Dua orang rekan SF membatalkan beli spacy karena posisi kaki ngangkang saat berhenti, untuk postur tubuh tertentu bisa menyulitkan. Sedangkan temen SF yang jangkung sangat merasa tak nyaman saat menaiki mio, karena jarak dengkul ke setang pendek banget.  Satu lagi temen ane penghobi moge yang demen banget turing, doi paling anti dengan motor pure sport, bikin pegel pinggang dan tangan untuk jarak jauh.
image

Contoh-contoh yang SF sebut diatas mencerminkan bagaimana ergonomi mempengaruhi minat beli seseorang meminang motor. Bagi SF kenyamanan dan fungsional motor adalah prioritas dalam memilih motor. Apalagi jika nantinya dipake untuk aktivitas sehari-hari. Awalnya SF sangat ragu untuk meminang Ninja 250 yang katanya motor sport sejati, maklum sebelumnya terbiasa naik turing yang posisi mengemudinya tegak. Tapi setelah jajal motornya, ternyata secara ergonomi N250 ini masuk motor sport turing. Ga bisa bayangkan jika posisi setir dibawah trike atau sejajar pinggang, pasti ga bakal ane beli sebagus apapun motornya.
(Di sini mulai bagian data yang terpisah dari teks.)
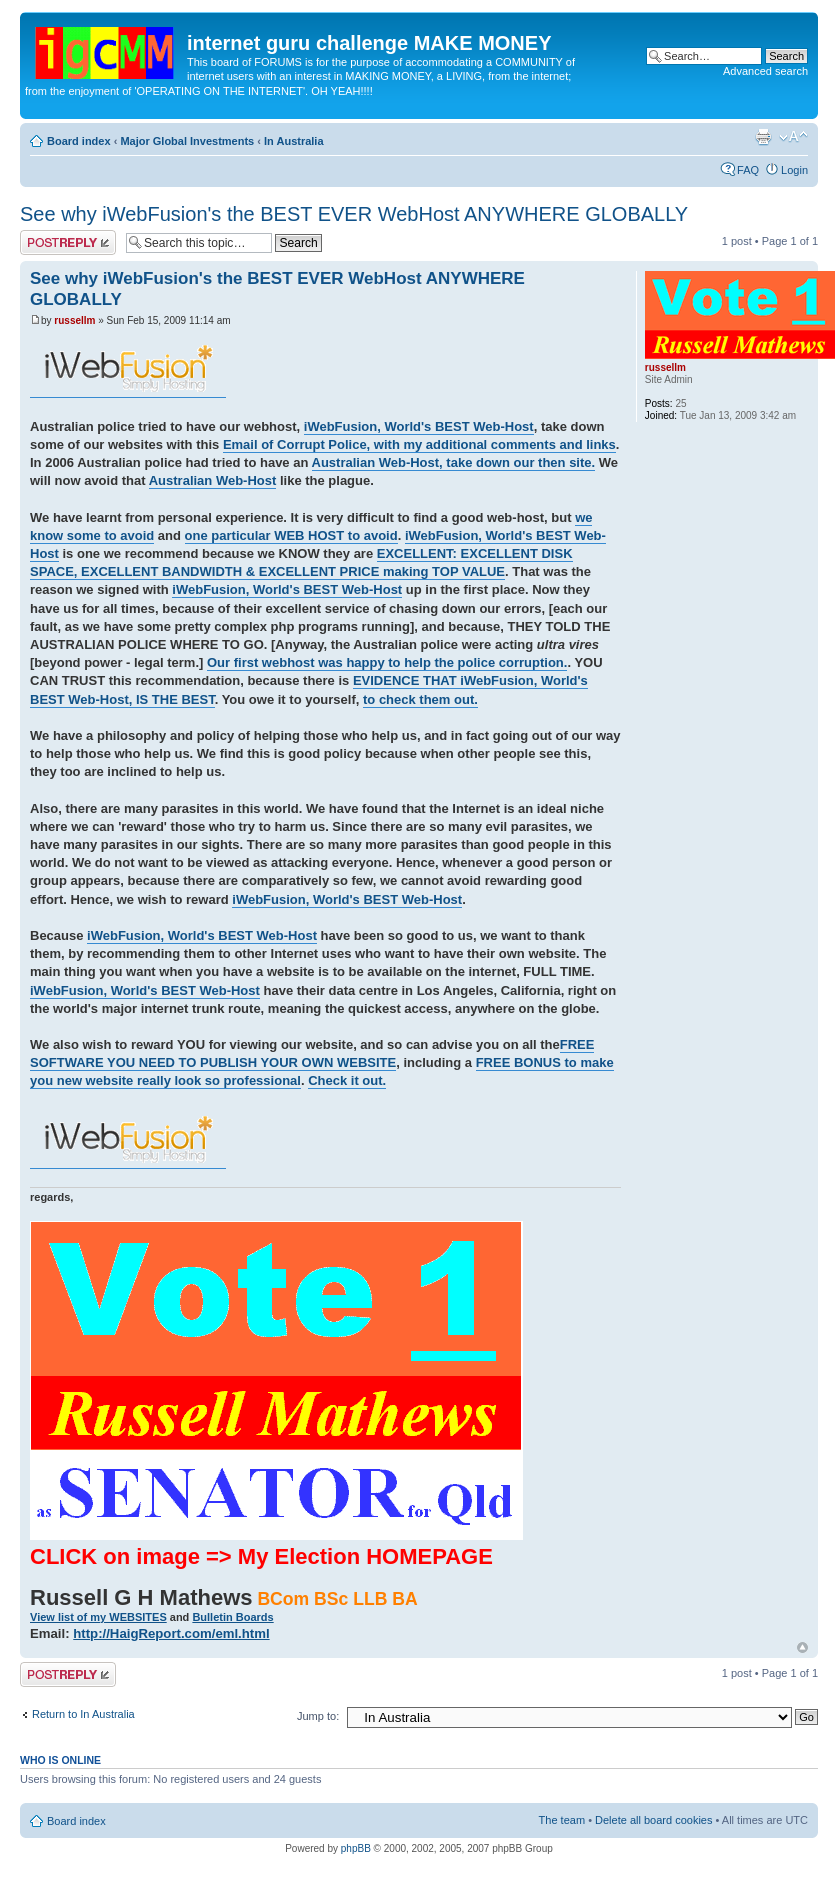  Describe the element at coordinates (356, 1848) in the screenshot. I see `phpBB` at that location. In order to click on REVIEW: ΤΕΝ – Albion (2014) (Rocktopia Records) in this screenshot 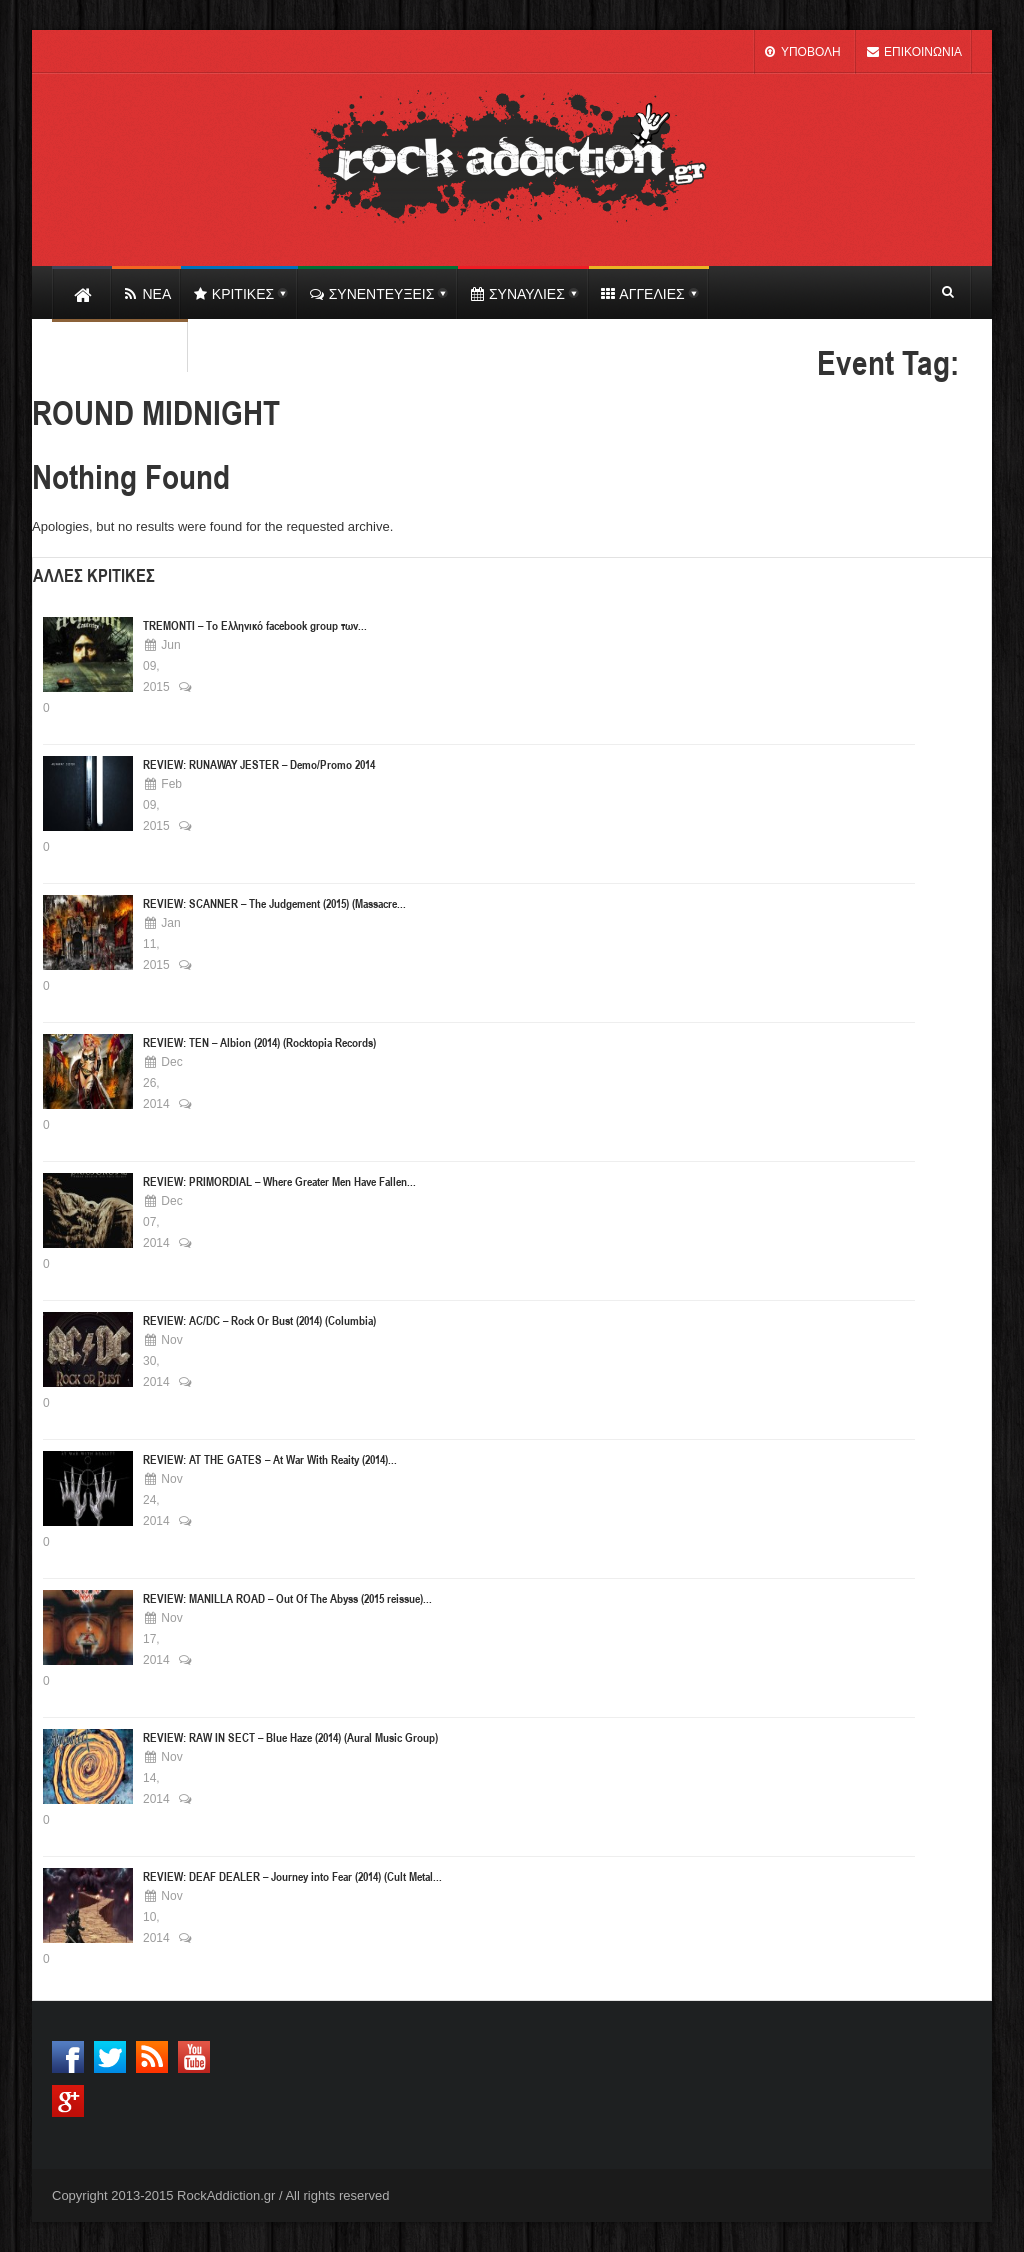, I will do `click(259, 1042)`.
Niatnya motor hobi buat dinikmati tapi kalau menyiksa ya ogah! SF punya temen beberapa tahun silam, doi ngebet banget punya honda Tiger maklum saat itu tiger motor paling premium dan ga ada lawannya. Karena ga ada pilihan lain doi langsung memodifikasi tigernya sesaat setelah dibeli dengan cara mengganti velg 17″ dan memendekkan shock depan. Setang depan pun dimundurkan dengan cara ditambah raiser/ adaptor. Ergonomi mempengaruhi pemilihan seseorang meski bukan yang utama karena masih banyak hal yang secara prioritas ditentukan berbeda masing-masing orang.

image

image

Bagi yang tiap harinya bergantung pada motor sport sebagai sarana transportasi utamanya, ga ada salahnya membikin nyaman motornya. Motor standar pabrik merupakan motor produksi massal, disesuaikan dengan kondisi umum masyarakat bukan orang perorang, disamping itu motor produksi massal biasanya menekankan cost efficiency untuk memperoleh margin keuntungan yang makin besar. Nah untuk menyesuaikan motor agas pas nyaman ditubuh rider butuh beberapa langkah modifikasi, tentunya sesuai selera, budget dan prioritas. Kalau jarak antara rumah dan kantor cuma 5 km dan ga terjebak macet sih ga terlalu signifikan. Beda dengan rider yang menempuh puluhan km untuk cari sesuap nasi. Dengan dalih kenyamanan bisa jugakan buat alasan membujuk bini …?( moga2 bundaf41z ga baca artikel ini, he3… ). Kembali ke benang merah :). Untuk bikin motor nyaman ada beberapa sektor yang perlu diperhatikan, diantaranya sektor suspensi, jok, kemudi, serta bagasi. Sektor suspensi memberi pengaruh luar biasa, motor sport bersuspensi stereo yang sering diangung-agungkan memiliki kenyamanan paling bagus adalah Pulsar. Untuk itu SF tergoda untuk memakai shockbreakernya. Nah karena beli parts pulsar sungguh ribet, terpaksanya SF menebus milik tetangganya TVS yang sama-sama menganut shockbreaker gas. hasilnya mantab, empuk banget dan gak slide ketika nemu jalan keriting.
Sektor jok juga penting, saat memodifnya usahakan area yang nempel :maaf: pantat semakin luas, dengan demikian area yang menyangga tubuh makin merata. Caranya bikin kontur di jok sesuai bentuk tubuh 🙂 tentunya hal ini susah diterapkan pada motor sport dengan split seat semacam Ninja, CBR, dll. Selanjutnya sektor kemudi, lebih luas lagi modif yang dapat dilakukan disektor ini. Misalkan ganti handgrip yang mulai mengeras dan licin, memasang raiser setang agar posisi badan ga terlalu membungkuk atau bisa dengan ganti dengan setang motor lain, memasang handle kopling/rem adjustable agar dapat dengan mudah disesuaikan dengan keinginan dll. image
Nah yang terakhir bagasi, bayangkan kalau sering bawa lemburan pulang  (berkas setumpuk), jas hujan dll dimasukkan tas dan kita sangga selama perjalanan, tentunya bikin badan pegel juga, solusinya bisa memakai box maupun tank bag, dengan demikian badan terhindar dari siksaan barang bawaan yang berat.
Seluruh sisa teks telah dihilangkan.